I wrote about this a while back but as Moody's downgrades Italy by three notches I think it worthwhile revisiting the ratings and what they mean. The various levels are as below, in the format Moody's / S& P, Fitch (Standard and Poor's and Fitch use the same system) and for ease of reference I am giving just the ratings for long-term debt
Aaa / AAA
Aa1 / AA+
Aa2 / AA
Aa3 / AA-
A1 / A+
A2 / A
A3 / A-
Baa1/ BBB+
Baa2/ BBB
Baa3/ BBB-
It is easiest to see this in terms of four divisions. Prime is Aaa / AAA (Triple A). This is the level risk perceived to be almost non-existent, so, for example, companies investing your life savings would have a fair proportion (it varies) in this category. It pays the least. The USA has been downgraded from this level by S&P, but not by the other two. There are 10 European countries at this level: 3 Scandinavians, Denmark, Germany, Holland, Switzerland, Austria, France, Britain.
The next three, the 'Double A' categories, are high grade investments. They include countries such as Spain and Belgium, and high grade companies.
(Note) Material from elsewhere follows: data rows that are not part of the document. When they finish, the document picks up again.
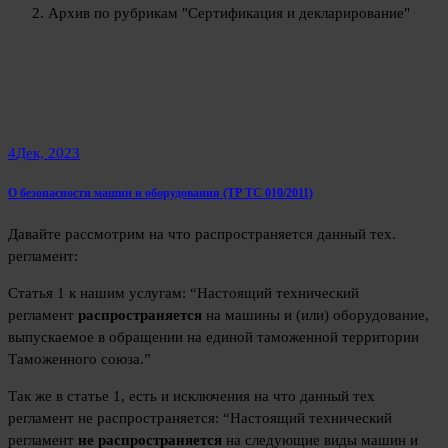
Архив по рубрикам "Сертификация и декларирование"
4
Дек, 2023
О безопасности машин и оборудования (ТР ТС 010/2011)
Давайте рассмотрим на что распространяется данный тех.
регламент:
Статья 1 к нашим услугам: “Настоящий технический
регламент
распространяется
на машины и (или) оборудование,
выпускаемое в обращении на единой таможенной территории
Таможенного союза.”
Так же в статье 1, есть и исключения на что данный тех
регламент не распространяется: “Настоящий технический
регламент
не распространяется
на следующие виды машин и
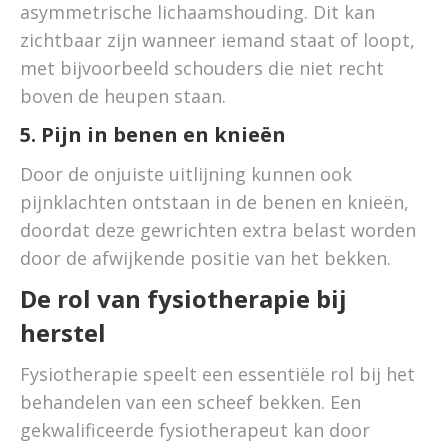
asymmetrische lichaamshouding. Dit kan
zichtbaar zijn wanneer iemand staat of loopt,
met bijvoorbeeld schouders die niet recht
boven de heupen staan.
5. Pijn in benen en knieën
Door de onjuiste uitlijning kunnen ook
pijnklachten ontstaan in de benen en knieën,
doordat deze gewrichten extra belast worden
door de afwijkende positie van het bekken.
De rol van fysiotherapie bij
herstel
Fysiotherapie speelt een essentiële rol bij het
behandelen van een scheef bekken. Een
gekwalificeerde fysiotherapeut kan door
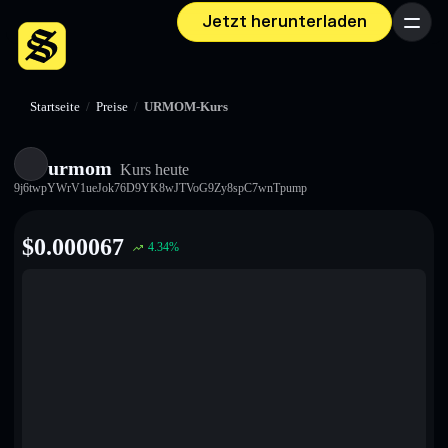
Jetzt herunterladen
Menü
Startseite
/
Preise
/
URMOM-Kurs
urmom
Kurs heute
9j6twpYWrV1ueJok76D9YK8wJTVoG9Zy8spC7wnTpump
$
0.000067
4.34
%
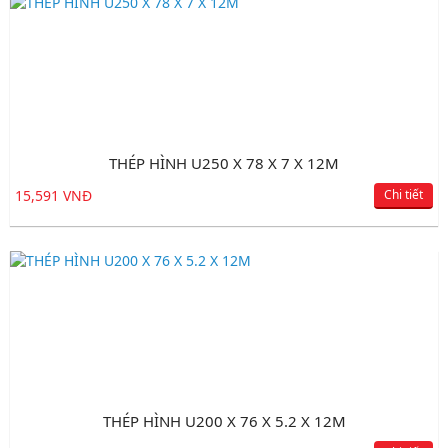
THÉP HÌNH U250 X 78 X 7 X 12M
15,591 VNĐ
Chi tiết
THÉP HÌNH U200 X 76 X 5.2 X 12M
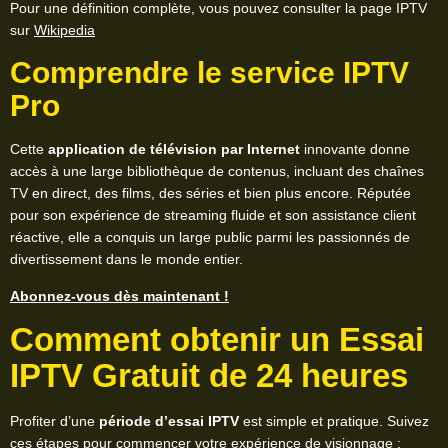
Pour une définition complète, vous pouvez consulter la page IPTV
sur
Wikipedia
Comprendre le service IPTV
Pro
Cette
application de télévision par Internet
innovante donne
accès à une large bibliothèque de contenus, incluant des chaînes
TV en direct, des films, des séries et bien plus encore. Réputée
pour son expérience de streaming fluide et son assistance client
réactive, elle a conquis un large public parmi les passionnés de
divertissement dans le monde entier.
Abonnez-vous dès maintenant !
Comment obtenir un Essai
IPTV Gratuit de 24 heures
Profiter d’une
période d’essai IPTV
est simple et pratique. Suivez
ces étapes pour commencer votre expérience de visionnage :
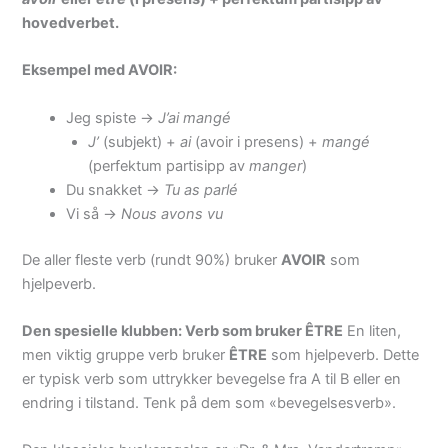
hovedverbet.
Eksempel med AVOIR:
Jeg spiste ->
J’ai mangé
J’
(subjekt) +
ai
(avoir i presens) +
mangé
(perfektum partisipp av
manger
)
Du snakket ->
Tu as parlé
Vi så ->
Nous avons vu
De aller fleste verb (rundt 90%) bruker
AVOIR
som
hjelpeverb.
Den spesielle klubben: Verb som bruker ÊTRE
En liten,
men viktig gruppe verb bruker
ÊTRE
som hjelpeverb. Dette
er typisk verb som uttrykker bevegelse fra A til B eller en
endring i tilstand. Tenk på dem som «bevegelsesverb».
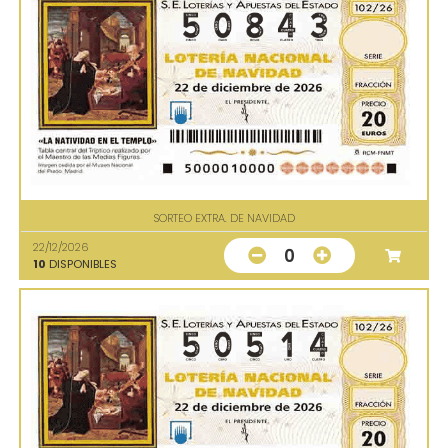
SORTEO EXTRA. DE NAVIDAD
22/12/2026
0
10
DISPONIBLES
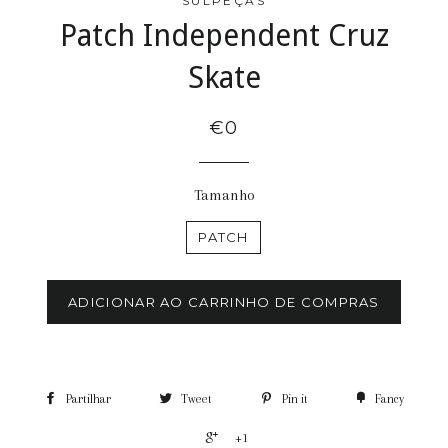
SULPEÇAS
Patch Independent Cruz
Skate
€0
Tamanho
PATCH
ADICIONAR AO CARRINHO DE COMPRAS
Partilhar
Tweet
Pin it
Fancy
+1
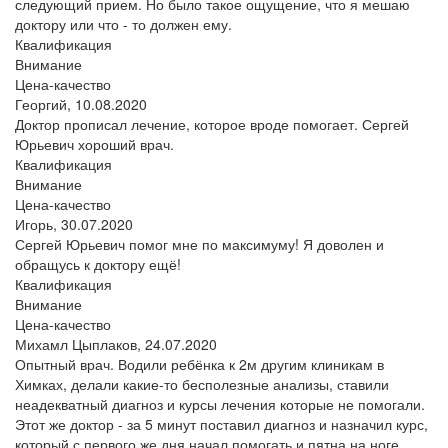
следующий прием. Но было такое ощущение, что я мешаю
доктору или что - то должен ему.
Квалификация
Внимание
Цена-качество
Георгий,
10.08.2020
Доктор прописал лечение, которое вроде помогает. Сергей
Юрьевич хороший врач.
Квалификация
Внимание
Цена-качество
Игорь,
30.07.2020
Сергей Юрьевич помог мне по максимуму! Я доволен и
обращусь к доктору ещё!
Квалификация
Внимание
Цена-качество
Михамл Цыплаков,
24.07.2020
Опытный врач. Водили ребёнка к 2м другим клиникам в
Химках, делали какие-то бесполезные анализы, ставили
неадекватный диагноз и курсы лечения которые не помогали.
Этот же доктор - за 5 минут поставил диагноз и назначил курс,
который с первого же дня начал помогать и пятна на ноге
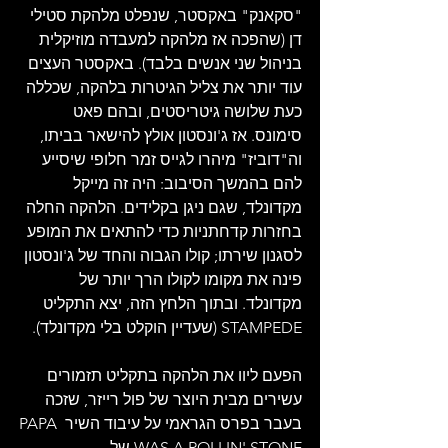
"סקאנק" באקסטר, שנפלט מלהקת סטילי 
דן (שהפכה אז מלהקה למעבדה מוזיקלית 
בניהול שני אנשים בלבד). באקסטר העצים 
עוד יותר את צליל הגיטרות בלהקה, שכללה 
כעת שלושה גיטריסטים, ובהם פאט 
סימונס. אז ג'ונסטון אולץ להישאר בביתו, 
וה"דוביז" מיהרו לגייס זמר חלופי שיסייע 
להם בהמשך הסיבוב: היה זה מייקל 
מקדונלד, שגם ניגן בקלידים. הלהקה החלה 
בחזרות קדחתניות כדי להתאים את המופע 
לסגנון שירתו; קולו הגבוה והחד של ג'ונסטון 
פינה את מקומו לקולו הרך יותר של 
מקדונלד. ובתוך הלחץ הזה, יצא התקליט 
STAMPEDE (שעדיין הוקלט בלי מקדונלד).
הפעם ליוו את הלהקה בתקליט תזמורים 
עשירים מבית היוצר של פול רייזר, שזכה 
בעבר בפרס הגראמי על עיבוד השיר PAPA 
WAS A ROLLIN' STONE של 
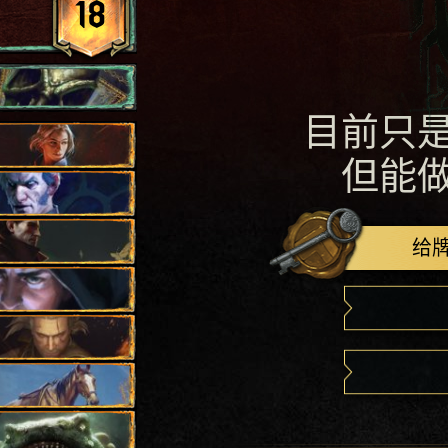
18
目前只
但能
给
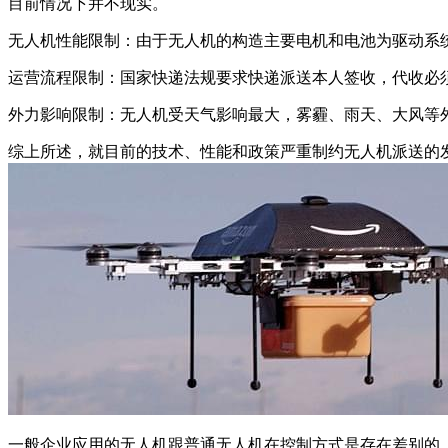
目前情况下并不现实。
无人机性能限制：由于无人机的构造主要电机和电池为驱动系
运营流程限制：国家快递法规要求快递派送本人签收，代收必
外力影响限制：无人机受天气影响最大，雾霾、雨天、大风等
综上所述，就目前的技术、性能和政策严重制约无人机派送的
一般企业应用的无人机跟普通无人机在控制方式是存在差别的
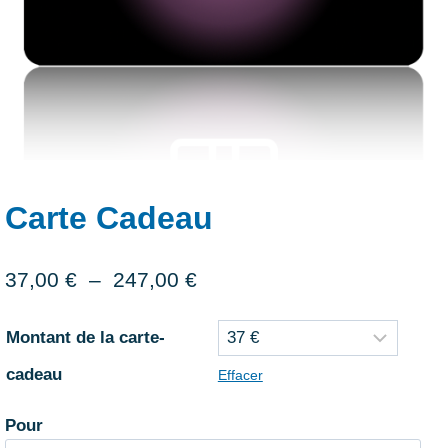
Carte Cadeau
Plage
37,00
€
–
247,00
€
de
Montant de la carte-
prix :
cadeau
Effacer
37,00 €
à
Pour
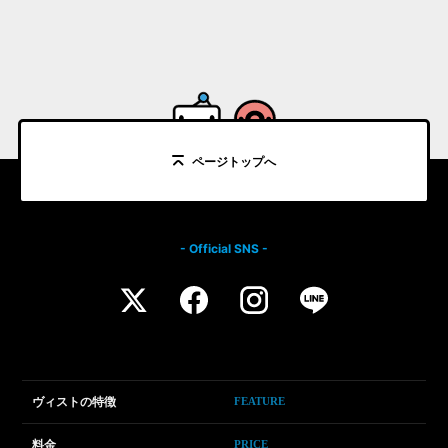
ページトップへ
- Official SNS -
ヴィストの特徴
FEATURE
料金
PRICE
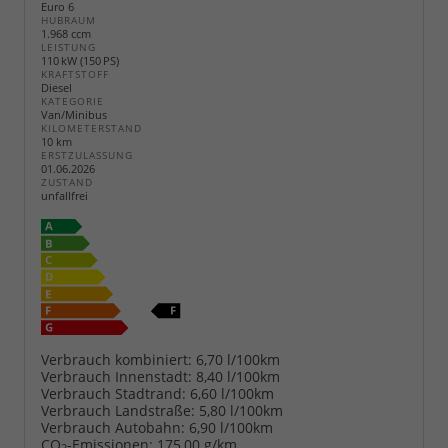
Euro 6
HUBRAUM
1.968 ccm
LEISTUNG
110 kW (150 PS)
KRAFTSTOFF
Diesel
KATEGORIE
Van/Minibus
KILOMETERSTAND
10 km
ERSTZULASSUNG
01.06.2026
ZUSTAND
unfallfrei
Verbrauch kombiniert:
6,70 l/100km
Verbrauch Innenstadt:
8,40 l/100km
Verbrauch Stadtrand:
6,60 l/100km
Verbrauch Landstraße:
5,80 l/100km
Verbrauch Autobahn:
6,90 l/100km
CO
-Emissionen:
175,00 g/km
2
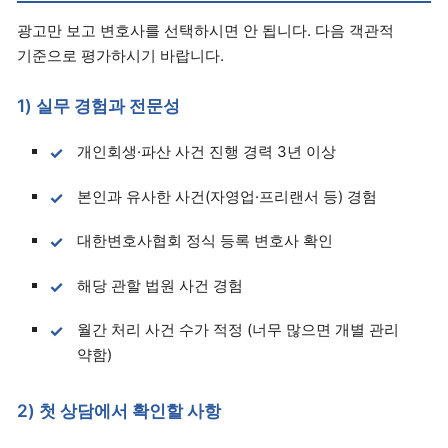
광고만 보고 변호사를 선택하시면 안 됩니다. 다음 객관적
기준으로 평가하시기 바랍니다.
1) 실무 경험과 전문성
개인회생·파산 사건 진행 경력 3년 이상
본인과 유사한 사건(자영업·프리랜서 등) 경험
대한변호사협회 정식 등록 변호사 확인
해당 관할 법원 사건 경험
월간 처리 사건 수가 적정 (너무 많으면 개별 관리
약함)
2) 첫 상담에서 확인할 사항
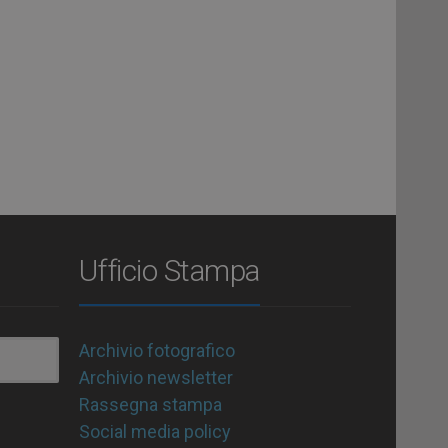
Ufficio Stampa
Archivio fotografico
Archivio newsletter
Rassegna stampa
Social media policy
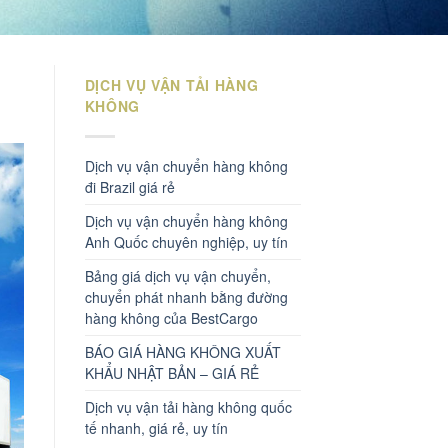
DỊCH VỤ VẬN TẢI HÀNG
KHÔNG
Dịch vụ vận chuyển hàng không
đi Brazil giá rẻ
Dịch vụ vận chuyển hàng không
Anh Quốc chuyên nghiệp, uy tín
Bảng giá dịch vụ vận chuyển,
chuyển phát nhanh bằng đường
hàng không của BestCargo
BÁO GIÁ HÀNG KHÔNG XUẤT
KHẨU NHẬT BẢN – GIÁ RẺ
Dịch vụ vận tải hàng không quốc
tế nhanh, giá rẻ, uy tín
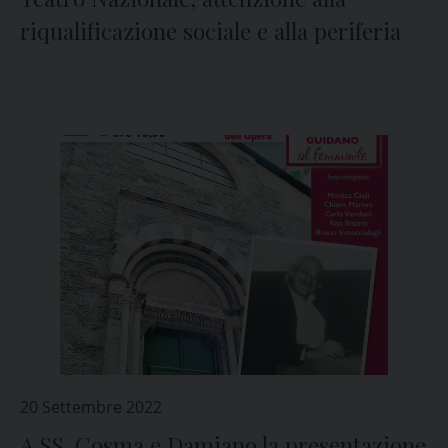
riqualificazione sociale e alla periferia
20 Settembre 2022
A SS. Cosma e Damiano la presentazione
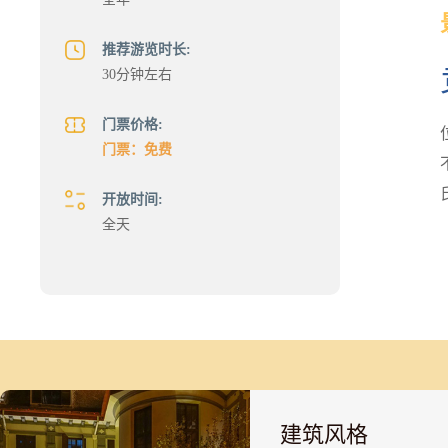
推荐游览时长:
30分钟左右
门票价格:
门票：免费
开放时间:
全天
建筑风格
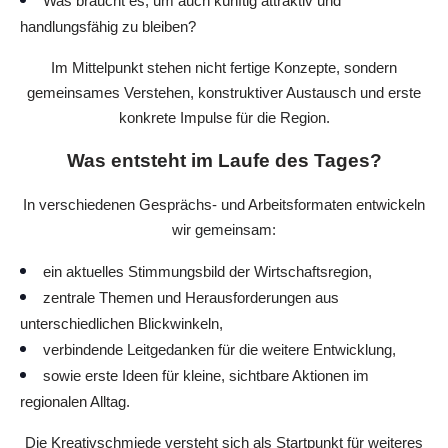
Was braucht es, um auch künftig attraktiv und
handlungsfähig zu bleiben?
Im Mittelpunkt stehen nicht fertige Konzepte, sondern
gemeinsames Verstehen, konstruktiver Austausch und erste
konkrete Impulse für die Region.
Was entsteht im Laufe des Tages?
In verschiedenen Gesprächs- und Arbeitsformaten entwickeln
wir gemeinsam:
ein aktuelles Stimmungsbild der Wirtschaftsregion,
zentrale Themen und Herausforderungen aus
unterschiedlichen Blickwinkeln,
verbindende Leitgedanken für die weitere Entwicklung,
sowie erste Ideen für kleine, sichtbare Aktionen im
regionalen Alltag.
Die Kreativschmiede versteht sich als Startpunkt für weiteres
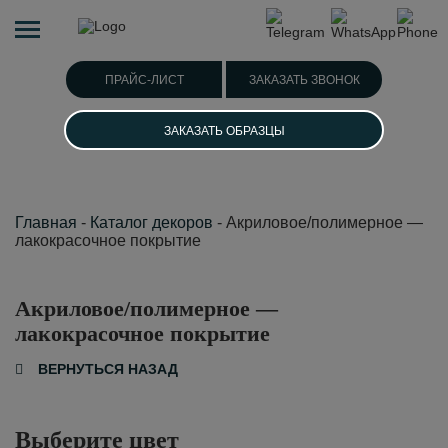
ПРАЙС-ЛИСТ
ЗАКАЗАТЬ ЗВОНОК
ЗАКАЗАТЬ ОБРАЗЦЫ
Главная
-
Каталог декоров
-
Акриловое/полимерное —
лакокрасочное покрытие
Акриловое/полимерное —
лакокрасочное покрытие
ВЕРНУТЬСЯ НАЗАД
Выберите цвет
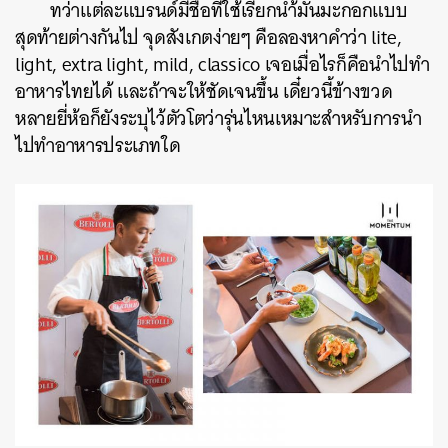
ทว่าแต่ละแบรนด์มีชื่อที่ใช้เรียกน้ำ้มันมะกอกแบบ
สุดท้ายต่างกันไป จุดสังเกตง่ายๆ คือลองหาคำว่า lite,
light, extra light, mild, classico เจอเมื่อไรก็คือนำไปทำ
อาหารไทยได้ และถ้าจะให้ชัดเจนขึ้น เดี๋ยวนี้ข้างขวด
หลายยี่ห้อก็ยังระบุไว้ตัวโตว่ารุ่นไหนเหมาะสำหรับการนำ
ไปทำอาหารประเภทใด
Then the 'Single A' categories, which include Poland, Czech Republic and of course now Italy.
Anything below Baa3 / BBB- is not regarded as investment grade and is therefore seen as a speculative investment.
Moody's has downgraded Italy's long-term debt to A2, in line with S&P's downgrade last month. so it is nothing new. Also on the plus side are that there are four categories further to fall while remaining investment grade. Against that, all the agencies expect Italy's rating to fall.
So it's not a surprise, but it's really not good news.